=== Work to complete ===
Your answer should hold exactly the lines from the one with "Город: Москва" through the final line of the data below, reproduced as written.

=== Data shown ===
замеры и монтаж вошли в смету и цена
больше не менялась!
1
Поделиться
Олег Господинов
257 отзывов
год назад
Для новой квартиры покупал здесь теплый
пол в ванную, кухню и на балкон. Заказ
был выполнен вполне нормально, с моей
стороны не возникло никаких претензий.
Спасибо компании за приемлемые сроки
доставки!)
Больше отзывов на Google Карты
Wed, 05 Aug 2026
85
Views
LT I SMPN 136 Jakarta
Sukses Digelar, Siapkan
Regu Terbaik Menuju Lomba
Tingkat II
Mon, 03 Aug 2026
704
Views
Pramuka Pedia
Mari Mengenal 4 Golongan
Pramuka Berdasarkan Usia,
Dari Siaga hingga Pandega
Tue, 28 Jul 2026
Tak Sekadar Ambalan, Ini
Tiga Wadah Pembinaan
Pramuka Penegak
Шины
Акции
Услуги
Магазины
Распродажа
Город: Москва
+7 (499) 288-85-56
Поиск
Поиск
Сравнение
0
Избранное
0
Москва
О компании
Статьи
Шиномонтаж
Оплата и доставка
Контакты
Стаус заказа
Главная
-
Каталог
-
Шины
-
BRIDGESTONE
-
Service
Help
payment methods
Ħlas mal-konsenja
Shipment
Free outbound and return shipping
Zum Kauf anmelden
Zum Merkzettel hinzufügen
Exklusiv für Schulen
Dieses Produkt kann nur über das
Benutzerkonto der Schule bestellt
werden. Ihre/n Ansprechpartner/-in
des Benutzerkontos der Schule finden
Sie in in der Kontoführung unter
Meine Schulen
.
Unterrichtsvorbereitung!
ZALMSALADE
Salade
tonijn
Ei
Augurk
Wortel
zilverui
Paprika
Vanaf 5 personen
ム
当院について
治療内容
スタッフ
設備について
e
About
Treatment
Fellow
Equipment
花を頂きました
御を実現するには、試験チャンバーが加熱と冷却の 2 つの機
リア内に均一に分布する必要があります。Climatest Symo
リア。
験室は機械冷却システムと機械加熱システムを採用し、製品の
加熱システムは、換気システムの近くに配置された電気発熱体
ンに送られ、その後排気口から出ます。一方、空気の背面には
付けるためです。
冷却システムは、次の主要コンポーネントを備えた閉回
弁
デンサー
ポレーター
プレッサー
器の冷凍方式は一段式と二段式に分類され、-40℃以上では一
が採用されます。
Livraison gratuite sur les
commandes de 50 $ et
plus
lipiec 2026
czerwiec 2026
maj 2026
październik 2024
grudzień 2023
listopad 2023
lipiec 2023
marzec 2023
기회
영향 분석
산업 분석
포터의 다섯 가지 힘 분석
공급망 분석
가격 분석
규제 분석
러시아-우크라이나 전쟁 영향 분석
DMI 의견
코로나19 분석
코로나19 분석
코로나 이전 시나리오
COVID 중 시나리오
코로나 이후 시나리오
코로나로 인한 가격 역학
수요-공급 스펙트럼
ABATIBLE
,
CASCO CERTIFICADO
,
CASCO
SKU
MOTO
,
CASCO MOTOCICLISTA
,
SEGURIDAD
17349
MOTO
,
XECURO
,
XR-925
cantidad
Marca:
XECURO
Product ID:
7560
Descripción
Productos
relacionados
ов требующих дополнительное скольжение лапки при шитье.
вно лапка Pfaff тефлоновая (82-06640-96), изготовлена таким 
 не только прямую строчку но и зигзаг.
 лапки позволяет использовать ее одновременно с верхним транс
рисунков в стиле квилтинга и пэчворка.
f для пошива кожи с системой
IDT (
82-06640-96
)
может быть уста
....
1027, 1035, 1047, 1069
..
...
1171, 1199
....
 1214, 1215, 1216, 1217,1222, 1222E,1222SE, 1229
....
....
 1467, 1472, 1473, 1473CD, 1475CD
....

=== Answer below ===
Город: Москва
+7 (499) 288-85-56
Поиск
Поиск
Сравнение
0
Избранное
0
Москва
О компании
Статьи
Шиномонтаж
Оплата и доставка
Контакты
Стаус заказа
Главная
-
Каталог
-
Шины
-
BRIDGESTONE
-
Service
Help
payment methods
Ħlas mal-konsenja
Shipment
Free outbound and return shipping
Zum Kauf anmelden
Zum Merkzettel hinzufügen
Exklusiv für Schulen
Dieses Produkt kann nur über das
Benutzerkonto der Schule bestellt
werden. Ihre/n Ansprechpartner/-in
des Benutzerkontos der Schule finden
Sie in in der Kontoführung unter
Meine Schulen
.
Unterrichtsvorbereitung!
ZALMSALADE
Salade
tonijn
Ei
Augurk
Wortel
zilverui
Paprika
Vanaf 5 personen
ム
当院について
治療内容
スタッフ
設備について
e
About
Treatment
Fellow
Equipment
花を頂きました
御を実現するには、試験チャンバーが加熱と冷却の 2 つの機
リア内に均一に分布する必要があります。Climatest Symo
リア。
験室は機械冷却システムと機械加熱システムを採用し、製品の
加熱システムは、換気システムの近くに配置された電気発熱体
ンに送られ、その後排気口から出ます。一方、空気の背面には
付けるためです。
冷却システムは、次の主要コンポーネントを備えた閉回
弁
デンサー
ポレーター
プレッサー
器の冷凍方式は一段式と二段式に分類され、-40℃以上では一
が採用されます。
Livraison gratuite sur les
commandes de 50 $ et
plus
lipiec 2026
czerwiec 2026
maj 2026
październik 2024
grudzień 2023
listopad 2023
lipiec 2023
marzec 2023
기회
영향 분석
산업 분석
포터의 다섯 가지 힘 분석
공급망 분석
가격 분석
규제 분석
러시아-우크라이나 전쟁 영향 분석
DMI 의견
코로나19 분석
코로나19 분석
코로나 이전 시나리오
COVID 중 시나리오
코로나 이후 시나리오
코로나로 인한 가격 역학
수요-공급 스펙트럼
ABATIBLE
,
CASCO CERTIFICADO
,
CASCO
SKU
MOTO
,
CASCO MOTOCICLISTA
,
SEGURIDAD
17349
MOTO
,
XECURO
,
XR-925
cantidad
Marca:
XECURO
Product ID:
7560
Descripción
Productos
relacionados
ов требующих дополнительное скольжение лапки при шитье.
вно лапка Pfaff тефлоновая (82-06640-96), изготовлена таким 
 не только прямую строчку но и зигзаг.
 лапки позволяет использовать ее одновременно с верхним транс
рисунков в стиле квилтинга и пэчворка.
f для пошива кожи с системой
IDT (
82-06640-96
)
может быть уста
....
1027, 1035, 1047, 1069
..
...
1171, 1199
....
 1214, 1215, 1216, 1217,1222, 1222E,1222SE, 1229
....
....
 1467, 1472, 1473, 1473CD, 1475CD
....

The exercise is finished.